Resolutions are a way of life for many of us. We center our lives upon what we are determined to accomplish and we make resolutions throughout the year, as our lives change. We find ourselves making resolutions to lose weight, to eat healthy, to spend more time reading, to spend more time with family or to become a better person.
“Resolution one: I will live for God. Resolution two: Even if no one else does, I still will.” – Jonathan Edwards
Resolutions, as we often view them, keep us on track or keep us focused. Resolutions can be good things for us too. Resolutions should not be an end-all, be all for believers. Resolutions can become a legalistic lifestyle if our focus becomes centered on what we are doing and not what we believe. Yet, I want to encourage all of us to make resolutions to engage.
Our first resolution should be to pursue intimacy with our Savior. In Luke 10:38-42, Jesus visits the home of Mary and Martha. While Martha is running around, being distracted with all the preparations that were needed, Mary sat at the Lord’s feet, listening to His voice. Mary’s so called “lack of help” caused Martha to become upset. This is how Jesus responded: But the Lord answered her, “Martha, Martha, you are anxious and troubled about many things, but one thing is necessary. Mary has chosen the good portion, which will not be taken away from her.” (Luke 10:41-42)
When we engage Christ, we are giving honor and priority to seeking first the kingdom of God and His righteousness. Secondly, when we engage Christ, we are allowing our Creator to speak into our lives which must come before we serve Him. Third, when we engage Christ, we allow our intimacy with Him to define who we are and through that intimacy, everything else comes into focus.
Our second resolution should be to get connected to the community of believers around us, through local Church fellowship. The first characteristic of the early Church was to fellowship and community building. Acts 2:42 reads, “And they devoted themselves to the apostles’ teaching and the fellowship, to the breaking of bread and the prayers.”
Engaging community allows discipleship to become a lifestyle. I believe the key term in Acts 2:42 would be “devoted.” The believers, those who had been following Christ and the new converts, did not see fellowship as an event or a routine but rather it defined everything else they did.
Engaging community is the result of lifting up the Gospel message. The first characteristic of the Church was a devotion to the teachings the Apostles gave. Their message was Christ Jesus and what He had done for them. Lifting up the Gospel message inspired the people to give up their lives for the Risen Son of God.
Engaging community allows generosity to flow. As we read later in Acts chapter 4, Luke informs us that there was no need within the body of Christ. Thus, through developing a lifestyle of fellowship with other believers resulted in sharing with others. Fellowship allows us to live out the Gospel command to love others.
“And the Word became flesh and dwelt among us, and we have seen His glory, glory as of the only Son from the Father, full of grace and truth.” – John 1:14
Engaging culture reveals that God is with us. God has not turned His back on creation and when we allow Christ in us to transform our lives, our hearts break for what breaks His heart. While Jesus loves His own, His heart longs for the lost. Jesus became involved with those around Him and so should we.

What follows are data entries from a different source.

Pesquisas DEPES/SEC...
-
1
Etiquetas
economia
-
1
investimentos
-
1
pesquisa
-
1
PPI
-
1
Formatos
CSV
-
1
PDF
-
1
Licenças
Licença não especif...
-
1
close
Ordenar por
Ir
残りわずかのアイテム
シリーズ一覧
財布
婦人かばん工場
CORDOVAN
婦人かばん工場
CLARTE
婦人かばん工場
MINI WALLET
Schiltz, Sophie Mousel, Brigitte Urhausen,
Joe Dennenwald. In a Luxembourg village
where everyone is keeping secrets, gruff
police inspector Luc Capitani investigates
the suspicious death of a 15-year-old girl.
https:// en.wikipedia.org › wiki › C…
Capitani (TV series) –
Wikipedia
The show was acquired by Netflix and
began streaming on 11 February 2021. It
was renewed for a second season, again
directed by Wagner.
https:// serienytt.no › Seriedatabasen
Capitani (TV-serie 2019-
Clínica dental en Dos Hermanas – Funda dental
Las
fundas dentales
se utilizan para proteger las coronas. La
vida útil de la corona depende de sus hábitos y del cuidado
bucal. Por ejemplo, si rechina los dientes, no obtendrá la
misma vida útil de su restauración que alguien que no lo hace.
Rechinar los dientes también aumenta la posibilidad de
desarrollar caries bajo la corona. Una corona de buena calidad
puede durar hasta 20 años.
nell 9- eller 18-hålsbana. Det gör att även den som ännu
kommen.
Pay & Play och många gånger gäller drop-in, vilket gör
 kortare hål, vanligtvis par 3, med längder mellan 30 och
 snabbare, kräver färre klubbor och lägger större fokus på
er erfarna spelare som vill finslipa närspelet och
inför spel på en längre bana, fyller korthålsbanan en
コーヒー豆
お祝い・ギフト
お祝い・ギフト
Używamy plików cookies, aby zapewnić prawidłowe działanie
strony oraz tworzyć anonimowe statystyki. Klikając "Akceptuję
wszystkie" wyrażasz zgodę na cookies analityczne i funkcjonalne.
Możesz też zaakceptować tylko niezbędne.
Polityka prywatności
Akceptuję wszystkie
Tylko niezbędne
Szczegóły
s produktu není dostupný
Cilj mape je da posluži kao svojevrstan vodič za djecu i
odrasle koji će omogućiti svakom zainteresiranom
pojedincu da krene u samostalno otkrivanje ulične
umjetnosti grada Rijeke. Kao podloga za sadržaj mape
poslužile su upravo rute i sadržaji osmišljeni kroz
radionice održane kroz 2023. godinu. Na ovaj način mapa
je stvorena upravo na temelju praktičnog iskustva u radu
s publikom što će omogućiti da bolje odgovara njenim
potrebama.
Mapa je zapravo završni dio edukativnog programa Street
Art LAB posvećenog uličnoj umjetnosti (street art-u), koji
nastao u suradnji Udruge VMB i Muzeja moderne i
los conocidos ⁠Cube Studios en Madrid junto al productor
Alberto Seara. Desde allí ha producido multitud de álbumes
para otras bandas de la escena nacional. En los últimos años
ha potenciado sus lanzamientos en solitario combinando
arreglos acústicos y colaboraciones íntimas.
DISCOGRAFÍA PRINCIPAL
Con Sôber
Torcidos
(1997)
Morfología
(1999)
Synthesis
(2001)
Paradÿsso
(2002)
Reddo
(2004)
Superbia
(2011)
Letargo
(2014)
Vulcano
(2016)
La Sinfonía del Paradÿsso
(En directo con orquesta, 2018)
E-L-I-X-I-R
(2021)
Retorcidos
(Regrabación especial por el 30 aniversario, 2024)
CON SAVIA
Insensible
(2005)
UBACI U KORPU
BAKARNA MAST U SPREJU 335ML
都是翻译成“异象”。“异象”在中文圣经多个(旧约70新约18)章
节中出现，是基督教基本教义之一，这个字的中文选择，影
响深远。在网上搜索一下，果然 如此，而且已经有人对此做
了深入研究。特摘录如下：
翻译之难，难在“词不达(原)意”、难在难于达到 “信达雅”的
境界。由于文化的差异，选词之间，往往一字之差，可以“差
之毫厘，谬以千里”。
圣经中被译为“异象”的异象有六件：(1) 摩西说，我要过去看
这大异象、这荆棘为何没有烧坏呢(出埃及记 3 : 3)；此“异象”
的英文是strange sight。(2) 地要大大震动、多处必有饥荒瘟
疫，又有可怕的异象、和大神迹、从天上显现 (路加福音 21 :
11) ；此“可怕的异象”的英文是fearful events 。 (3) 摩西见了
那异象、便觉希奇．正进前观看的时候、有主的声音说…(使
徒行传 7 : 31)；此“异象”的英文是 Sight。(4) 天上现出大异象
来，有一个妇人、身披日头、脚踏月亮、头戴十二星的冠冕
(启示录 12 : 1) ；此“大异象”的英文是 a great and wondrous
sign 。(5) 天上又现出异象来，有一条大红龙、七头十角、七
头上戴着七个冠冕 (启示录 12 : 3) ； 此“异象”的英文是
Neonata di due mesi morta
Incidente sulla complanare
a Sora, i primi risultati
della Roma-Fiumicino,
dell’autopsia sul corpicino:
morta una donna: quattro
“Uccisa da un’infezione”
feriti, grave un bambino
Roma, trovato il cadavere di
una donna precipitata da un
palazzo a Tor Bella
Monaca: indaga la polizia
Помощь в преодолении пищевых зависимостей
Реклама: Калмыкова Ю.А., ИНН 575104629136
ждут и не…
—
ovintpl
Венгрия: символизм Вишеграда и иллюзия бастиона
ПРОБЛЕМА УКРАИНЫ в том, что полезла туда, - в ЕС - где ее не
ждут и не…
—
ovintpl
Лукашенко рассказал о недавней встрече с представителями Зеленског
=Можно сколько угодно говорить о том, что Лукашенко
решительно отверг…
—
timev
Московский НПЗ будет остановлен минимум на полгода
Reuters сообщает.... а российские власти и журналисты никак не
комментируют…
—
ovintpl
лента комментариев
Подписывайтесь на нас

Engaging culture reveals that God is love. True love is reflected in our response to others. God, the Creator of the universe, allowed His character and attitude to be dominated by humility and served others. Engaging culture facilitates service that we might reflect Christ.
Engaging culture reveals that God is receptive. Perhaps the greatest known verse in the Bible is John 3:16, “For God loved the world so much that He gave His one and only Son, so that everyone who believes in Him will not perish but have eternal life.”
In John 3:16 we discover that the heart of God is loving, the heart of God is sending and the heart of God is receiving. When we engage culture, we reflect that truth to others. First, that God is a God of love, not one who is judging or condemning the world. God, in his love, sends his Son Jesus Christ. Through sending Jesus, God reconciles the world to himself. When we engage culture, we become ambassadors for Christ and we share the message of reconciliation.